(Saved entries)
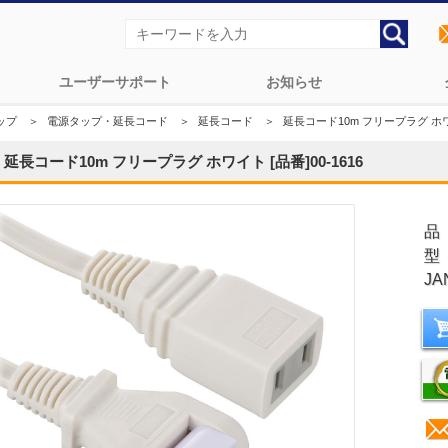
ユーザーサポート
お知らせ
ップ
＞
電源タップ・延長コード
＞
延長コード
＞
延長コード10m フリープラグ ホワイト
延長コード10m フリープラグ ホワイト [品番]00-1616
品
型
JA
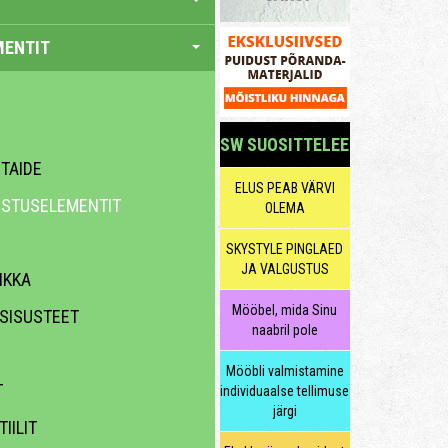
MENTIT
SW SUOSITTELEE
 TAIDE
ELUS PEAB VÄRVI
USTUSELEMENTIT
OLEMA
SKYSTYLE PINGLAED
JA VALGUSTUS
IKKA
Mööbel, mida Sinu
 SISUSTEET
naabril pole
Mööbli valmistamine
T
individuaalse tellimuse
järgi
IILIT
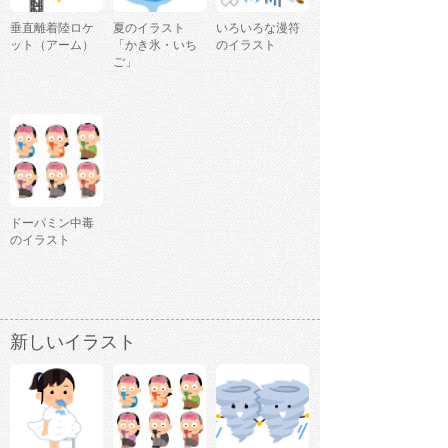
垂直離着陸ロケ
夏のイラスト
いろいろな漫符
ット（アーム）
「かき氷・いち
のイラスト
ご」
ドーパミン中毒
のイラスト
新しいイラスト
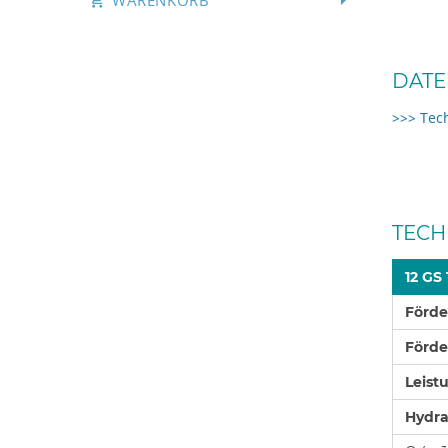
WARENKORB
DATE
>>> Tec
TECH
12 GS
Förd
Förd
Leist
Hydra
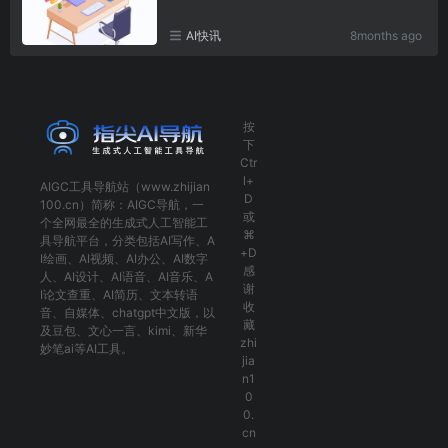
AI快讯
8months ago
按
下
Ctr
l+
AIGC工具导航
站（www.zhijian
D
100.cn）简称：
AIGC导航
，一
或
个全网最全的生成式人工智能工
⌘
具导航平台，分类包括
AI写作
、
A
+D
I绘画
、
AI视频
、
AI办公
、
AI数字
感
人
、
AI设计
、
AI语音
、
AI音乐
、
A
谢
I论文查重
、
AI简历
、
文本转语
收
音
、
自媒体
、
chatgpt中文版
，以
藏
及
豆包
、
文心一言
、
kimi
、
新华
zhi
妙笔ai
等AI工具。
jia
n1
0
0.
cn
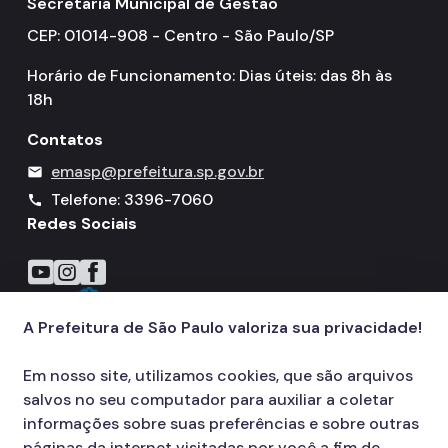
Secretaria Municipal de Gestão
CEP: 01014-908 - Centro - São Paulo/SP
Horário de Funcionamento: Dias úteis: das 8h às
18h
Contatos
emasp@prefeitura.sp.gov.br
mail
Telefone: 3396-7060
call
Redes Sociais
Icone do YouTube
Icone do Instagram
Icone do Facebook
A Prefeitura de São Paulo valoriza sua privacidade!
Em nosso site, utilizamos cookies, que são arquivos
salvos no seu computador para auxiliar a coletar
informações sobre suas preferências e sobre outras
páginas da internet visitadas por você a fim de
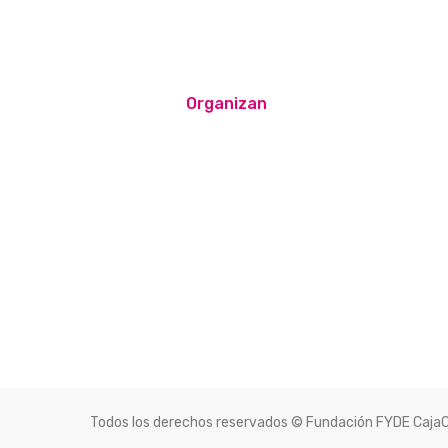
Organizan
Todos los derechos reservados © Fundación FYDE Caja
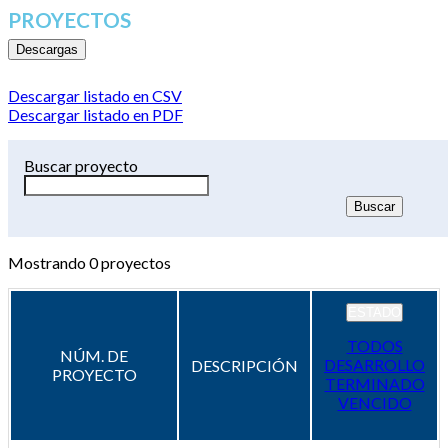
PROYECTOS
Descargas
Descargar listado en CSV
Descargar listado en PDF
Buscar proyecto
Mostrando
0
proyectos
ESTADO
TODOS
NÚM. DE
DESARROLLO
DESCRIPCIÓN
PROYECTO
TERMINADO
VENCIDO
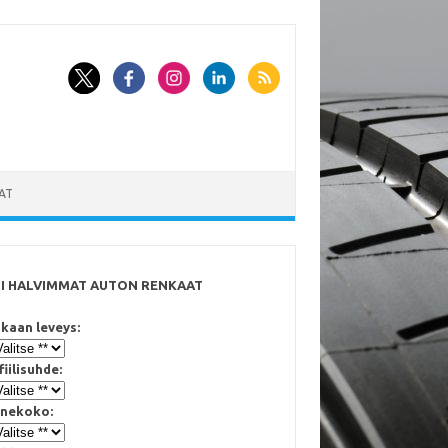
AT
SI HALVIMMAT AUTON RENKAAT
kaan leveys:
fiilisuhde:
nekoko:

_Work to complete:_
Please copy each line of the records above in which the word "ホワイト" can be found.

_Exercise result:_
延長コード10m フリープラグ ホワイト
延長コード10m フリープラグ ホワイト [品番]00-1616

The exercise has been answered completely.